- **DATA SHOWN**:
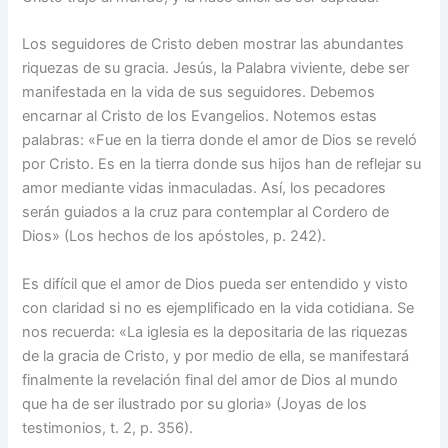
Los seguidores de Cristo deben mostrar las abundantes
riquezas de su gracia. Jesús, la Palabra viviente, debe ser
manifestada en la vida de sus seguidores. Debemos
encarnar al Cristo de los Evangelios. Notemos estas
palabras: «Fue en la tierra donde el amor de Dios se reveló
por Cristo. Es en la tierra donde sus hijos han de reflejar su
amor mediante vidas inmaculadas. Así, los pecadores
serán guiados a la cruz para contemplar al Cordero de
Dios» (Los hechos de los apóstoles, p. 242).
Es difícil que el amor de Dios pueda ser entendido y visto
con claridad si no es ejemplificado en la vida cotidiana. Se
nos recuerda: «La iglesia es la depositaria de las riquezas
de la gracia de Cristo, y por medio de ella, se manifestará
finalmente la revelación final del amor de Dios al mundo
que ha de ser ilustrado por su gloria» (Joyas de los
testimonios, t. 2, p. 356).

- **WHAT IS REQUIRED**: Start at the first line and set down all of the data exactly, passing over the pictures.

- **TASK ANSWER**:
Los seguidores de Cristo deben mostrar las abundantes
riquezas de su gracia. Jesús, la Palabra viviente, debe ser
manifestada en la vida de sus seguidores. Debemos
encarnar al Cristo de los Evangelios. Notemos estas
palabras: «Fue en la tierra donde el amor de Dios se reveló
por Cristo. Es en la tierra donde sus hijos han de reflejar su
amor mediante vidas inmaculadas. Así, los pecadores
serán guiados a la cruz para contemplar al Cordero de
Dios» (Los hechos de los apóstoles, p. 242).
Es difícil que el amor de Dios pueda ser entendido y visto
con claridad si no es ejemplificado en la vida cotidiana. Se
nos recuerda: «La iglesia es la depositaria de las riquezas
de la gracia de Cristo, y por medio de ella, se manifestará
finalmente la revelación final del amor de Dios al mundo
que ha de ser ilustrado por su gloria» (Joyas de los
testimonios, t. 2, p. 356).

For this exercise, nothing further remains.